If (when) your company encounters an IT security incident or data breach, you will need every employee ready to respond quickly and effectively as appropriate for their position. Hopefully you have an incident response plan in place and your IT team is alert and has practiced and prepared to execute that plan when necessary. Do not overlook those outside the IT team. Depending on the nature of the incident or breach, you may need employees to log out of systems, back up or document their work, change passwords, or respond in other specific ways to help you stop the loss of data, recover data, or document details that will be critical to your recovery and regulatory reporting following the incident. It is especially important to prepare and communicate with your less technical employees well in advance of an incident to be sure they understand and are comfortable with their role in your company’s data security plan.
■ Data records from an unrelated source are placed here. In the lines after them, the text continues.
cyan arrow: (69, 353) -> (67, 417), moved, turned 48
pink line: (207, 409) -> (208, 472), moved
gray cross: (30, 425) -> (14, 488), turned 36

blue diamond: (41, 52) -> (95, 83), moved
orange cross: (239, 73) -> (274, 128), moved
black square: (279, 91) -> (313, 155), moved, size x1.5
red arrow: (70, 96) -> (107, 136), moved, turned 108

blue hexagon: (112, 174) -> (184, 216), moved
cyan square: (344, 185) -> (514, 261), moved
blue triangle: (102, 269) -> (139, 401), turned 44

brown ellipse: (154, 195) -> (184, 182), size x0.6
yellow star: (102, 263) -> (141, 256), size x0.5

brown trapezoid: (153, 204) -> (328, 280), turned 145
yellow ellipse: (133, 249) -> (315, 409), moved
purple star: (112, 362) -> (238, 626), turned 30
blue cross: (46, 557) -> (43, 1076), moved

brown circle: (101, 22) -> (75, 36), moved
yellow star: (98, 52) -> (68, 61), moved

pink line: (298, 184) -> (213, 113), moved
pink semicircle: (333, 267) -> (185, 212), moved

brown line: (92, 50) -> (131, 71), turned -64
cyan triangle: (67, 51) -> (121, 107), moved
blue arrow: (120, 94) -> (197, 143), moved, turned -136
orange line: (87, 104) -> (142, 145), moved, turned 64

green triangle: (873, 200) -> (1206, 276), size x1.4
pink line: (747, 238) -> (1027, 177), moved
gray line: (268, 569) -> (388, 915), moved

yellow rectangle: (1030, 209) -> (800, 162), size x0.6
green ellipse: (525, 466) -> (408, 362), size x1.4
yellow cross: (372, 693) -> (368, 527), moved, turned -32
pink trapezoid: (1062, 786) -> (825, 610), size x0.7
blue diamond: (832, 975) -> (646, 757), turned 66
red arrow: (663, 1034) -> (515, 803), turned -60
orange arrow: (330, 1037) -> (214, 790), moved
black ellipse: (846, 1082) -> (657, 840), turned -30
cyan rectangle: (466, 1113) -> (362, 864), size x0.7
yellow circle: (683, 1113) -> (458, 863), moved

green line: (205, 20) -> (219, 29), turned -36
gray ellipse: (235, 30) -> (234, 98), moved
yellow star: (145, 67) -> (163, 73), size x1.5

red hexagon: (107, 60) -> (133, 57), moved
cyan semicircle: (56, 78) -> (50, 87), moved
Employees Need to Know the Playbook
Provide IT security trainings for every employee to be sure they know the threats facing your data and their role in prevention and response. Every new employee should be trained before they are given access to data and systems and all employees need regular updates and reminders to stay prepared. Some companies are required by federal regulatory agencies to provide regular training and updates.
Regulatory language such as HIPAA is often vague as to what this training must include and how often it should happen. The ambiguity is inevitable as every organization’s incident response plan must be unique. It is important to determine the appropriate steps your plan must include and the roles that every employee has to play. If you are in a regulated industry such as healthcare (regulated by HIPAA, for example), it is also vital that you document the training and security communications you provide.
Sharing monthly IT Security Tips like this one is one easy way to maintain a constant dialogue with employees about security and to demonstrate, as necessary, to regulatory agencies that you have provided the required ongoing training.
Employees Must Keep their Eyes on the Ball
Preparing your employees to respond when you need them to is critical. But they must also understand that, as end users working with your company’s data day in and day out, they may be the first to catch a threat or data breach. Train them to know what to watch for and how to report anything suspicious they may notice in the system. Be specific about what information they should gather and report to you so that you can respond quickly and implement your plan if necessary. Depending on the nature of the breach, the first signs of trouble could provide valuable data to help you know how to respond and recover. If this information is not captured immediately, it could be lost to you causing greater data loss and recovery costs.
Employees Form a Strong Defense
We see new and more creative cyber tactics every day. But most security incidents still trace back to the basic principles of IT Security. Training your employees to create and maintain secure passwords is one of the best way you can avoid the most common, simplest security breaches. While any loss of data is potentially devastating to your organization, suffering a breach that could easily have been avoided is especially troubling.
Employees Must Stay Vigilant
As an executive or IT manager, data security stays top of mind for you most of the time. Your employees, however, are busy doing many other things. To keep security in their sights and to be sure they are following sound practices within your network or systems, it is necessary that they be reminded constantly. Reminding them once a year or even every few months is probably not enough for your non-technical employees. To create what we often call a “culture of compliance” for regulated companies or simply a secure environment, you need employees to remain aware every day of how important their actions are any time they are working with sensitive data or within critical systems.